EXERCISE AIM:
Give every entry below again, exactly as written, and skip the images.

DATA EXCERPTS:
_ _ _ _ _

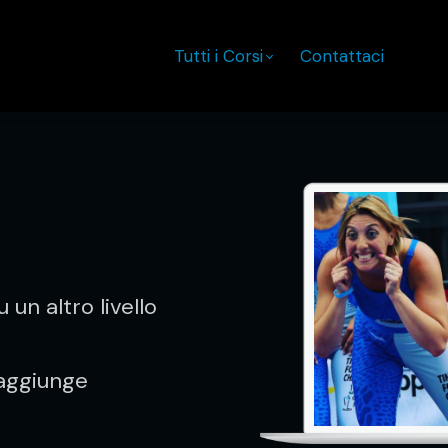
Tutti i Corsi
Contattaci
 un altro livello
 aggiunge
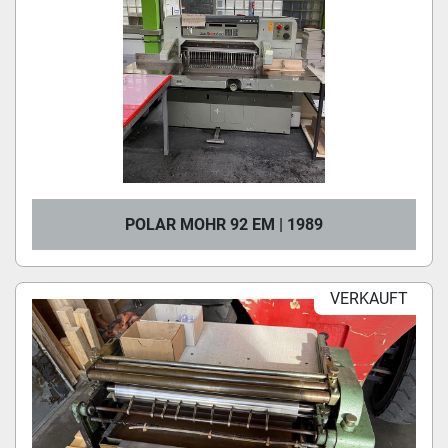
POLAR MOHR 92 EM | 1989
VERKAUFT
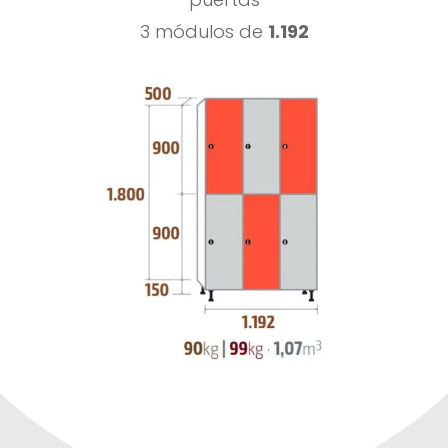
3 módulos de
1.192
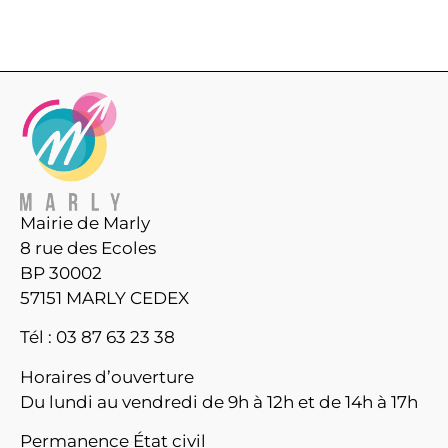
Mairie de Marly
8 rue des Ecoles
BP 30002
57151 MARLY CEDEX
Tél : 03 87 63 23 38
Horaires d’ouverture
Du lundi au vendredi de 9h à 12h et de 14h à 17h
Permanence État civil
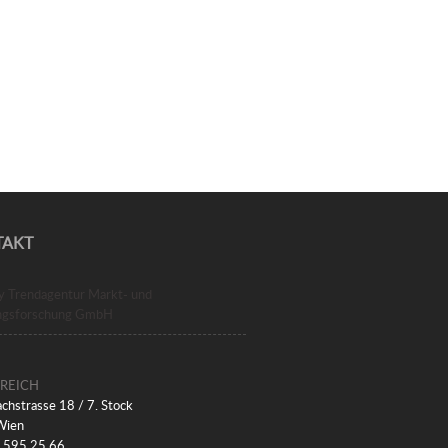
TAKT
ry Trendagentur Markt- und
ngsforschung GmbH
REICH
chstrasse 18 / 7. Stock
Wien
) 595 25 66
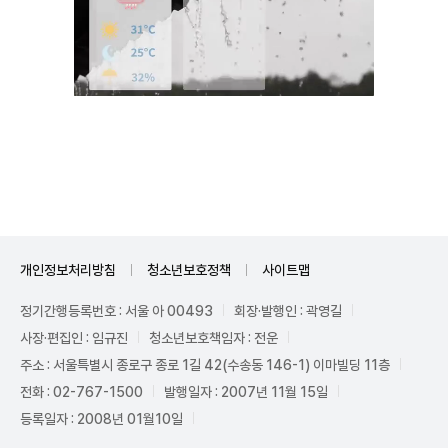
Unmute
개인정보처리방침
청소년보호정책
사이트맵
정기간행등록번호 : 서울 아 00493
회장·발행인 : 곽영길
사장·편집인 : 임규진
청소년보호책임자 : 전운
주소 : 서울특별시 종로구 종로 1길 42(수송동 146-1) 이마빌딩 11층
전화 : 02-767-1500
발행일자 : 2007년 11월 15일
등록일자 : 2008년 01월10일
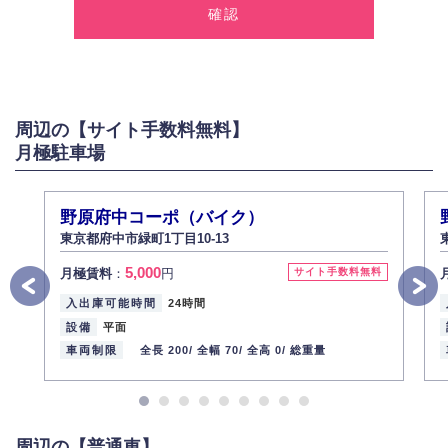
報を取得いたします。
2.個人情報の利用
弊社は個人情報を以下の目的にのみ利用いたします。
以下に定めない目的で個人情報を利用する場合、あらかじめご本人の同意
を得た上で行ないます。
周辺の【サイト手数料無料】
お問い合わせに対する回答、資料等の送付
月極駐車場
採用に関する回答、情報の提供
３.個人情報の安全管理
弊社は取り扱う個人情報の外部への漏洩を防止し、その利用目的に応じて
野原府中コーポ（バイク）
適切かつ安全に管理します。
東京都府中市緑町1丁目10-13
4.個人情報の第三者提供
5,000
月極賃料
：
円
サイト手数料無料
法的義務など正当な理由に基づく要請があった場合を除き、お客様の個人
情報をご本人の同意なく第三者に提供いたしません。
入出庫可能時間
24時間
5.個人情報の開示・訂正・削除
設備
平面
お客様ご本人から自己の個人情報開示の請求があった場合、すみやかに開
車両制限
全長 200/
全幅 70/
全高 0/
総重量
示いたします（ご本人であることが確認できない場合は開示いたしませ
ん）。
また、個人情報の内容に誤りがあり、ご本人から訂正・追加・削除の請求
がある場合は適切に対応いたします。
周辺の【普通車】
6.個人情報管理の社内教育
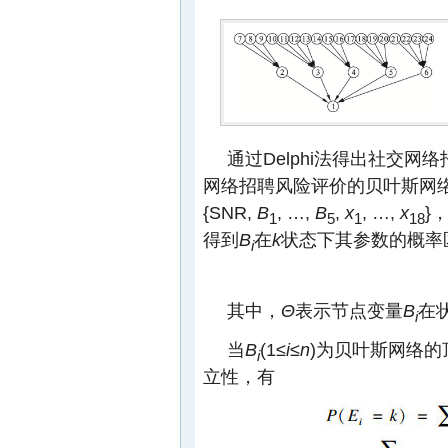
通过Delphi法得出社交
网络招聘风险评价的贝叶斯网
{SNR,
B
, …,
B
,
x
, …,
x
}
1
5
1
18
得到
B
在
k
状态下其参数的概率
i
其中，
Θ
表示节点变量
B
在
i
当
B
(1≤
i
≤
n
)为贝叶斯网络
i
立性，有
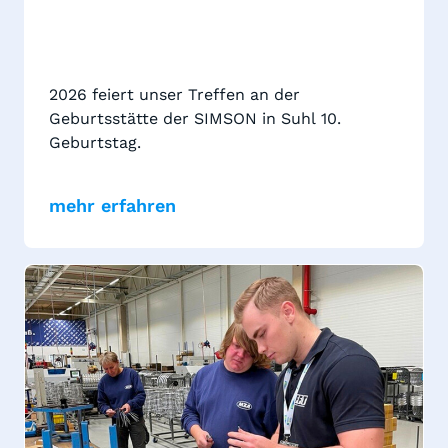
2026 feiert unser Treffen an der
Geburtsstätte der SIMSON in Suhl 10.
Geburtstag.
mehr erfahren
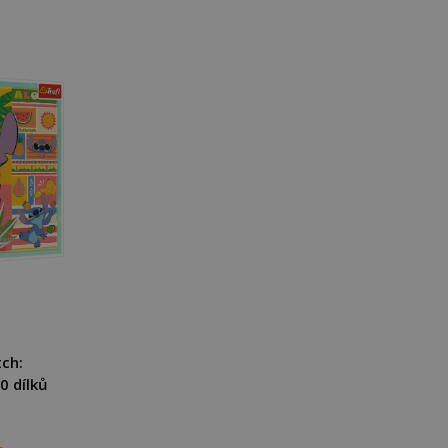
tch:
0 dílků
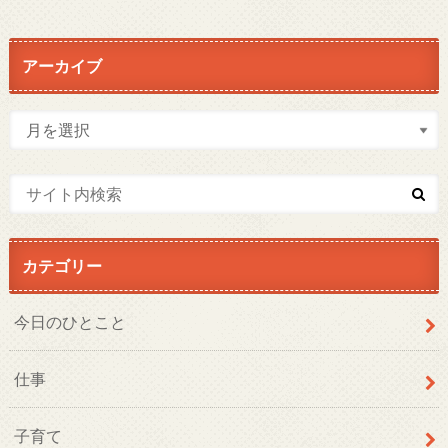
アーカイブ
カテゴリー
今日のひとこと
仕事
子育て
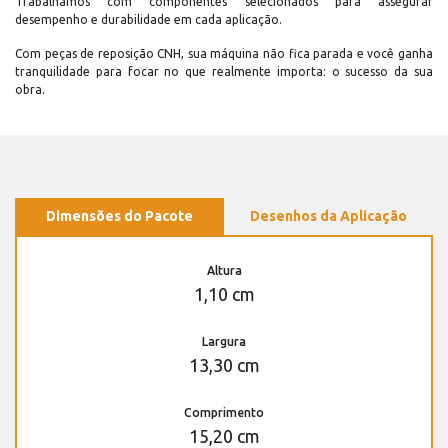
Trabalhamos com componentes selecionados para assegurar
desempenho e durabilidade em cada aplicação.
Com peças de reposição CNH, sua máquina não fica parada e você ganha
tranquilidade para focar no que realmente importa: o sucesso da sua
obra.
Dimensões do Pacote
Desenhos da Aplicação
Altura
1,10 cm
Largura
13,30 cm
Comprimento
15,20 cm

_ _ _ _ _

EXERCISE OUTPUT:
Tutti i Corsi
Contattaci
 un altro livello
 aggiunge
POLAR MOHR 92 EM | 1989
VERKAUFT
3 módulos de
1.192
Mairie de Marly
8 rue des Ecoles
BP 30002
57151 MARLY CEDEX
Tél : 03 87 63 23 38
Horaires d’ouverture
Du lundi au vendredi de 9h à 12h et de 14h à 17h
Permanence État civil
TAKT
ry Trendagentur Markt- und
ngsforschung GmbH
REICH
chstrasse 18 / 7. Stock
Wien
) 595 25 66
Unmute
개인정보처리방침
청소년보호정책
사이트맵
정기간행등록번호 : 서울 아 00493
회장·발행인 : 곽영길
사장·편집인 : 임규진
청소년보호책임자 : 전운
주소 : 서울특별시 종로구 종로 1길 42(수송동 146-1) 이마빌딩 11층
전화 : 02-767-1500
발행일자 : 2007년 11월 15일
등록일자 : 2008년 01월10일
報を取得いたします。
2.個人情報の利用
弊社は個人情報を以下の目的にのみ利用いたします。
以下に定めない目的で個人情報を利用する場合、あらかじめご本人の同意
を得た上で行ないます。
周辺の【サイト手数料無料】
お問い合わせに対する回答、資料等の送付
月極駐車場
採用に関する回答、情報の提供
３.個人情報の安全管理
弊社は取り扱う個人情報の外部への漏洩を防止し、その利用目的に応じて
野原府中コーポ（バイク）
適切かつ安全に管理します。
東京都府中市緑町1丁目10-13
4.個人情報の第三者提供
5,000
月極賃料
：
円
サイト手数料無料
法的義務など正当な理由に基づく要請があった場合を除き、お客様の個人
情報をご本人の同意なく第三者に提供いたしません。
入出庫可能時間
24時間
5.個人情報の開示・訂正・削除
設備
平面
お客様ご本人から自己の個人情報開示の請求があった場合、すみやかに開
車両制限
全長 200/
全幅 70/
全高 0/
総重量
示いたします（ご本人であることが確認できない場合は開示いたしませ
ん）。
また、個人情報の内容に誤りがあり、ご本人から訂正・追加・削除の請求
がある場合は適切に対応いたします。
周辺の【普通車】
6.個人情報管理の社内教育
通过Delphi法得出社交
网络招聘风险评价的贝叶斯网
{SNR,
B
, …,
B
,
x
, …,
x
}
1
5
1
18
得到
B
在
k
状态下其参数的概率
i
其中，
Θ
表示节点变量
B
在
i
当
B
(1≤
i
≤
n
)为贝叶斯网络
i
立性，有
2026 feiert unser Treffen an der
Geburtsstätte der SIMSON in Suhl 10.
Geburtstag.
mehr erfahren
tch:
0 dílků
アーカイブ
カテゴリー
今日のひとこと
仕事
子育て
Trabalhamos com componentes selecionados para assegurar
desempenho e durabilidade em cada aplicação.
Com peças de reposição CNH, sua máquina não fica parada e você ganha
tranquilidade para focar no que realmente importa: o sucesso da sua
obra.
Dimensões do Pacote
Desenhos da Aplicação
Altura
1,10 cm
Largura
13,30 cm
Comprimento
15,20 cm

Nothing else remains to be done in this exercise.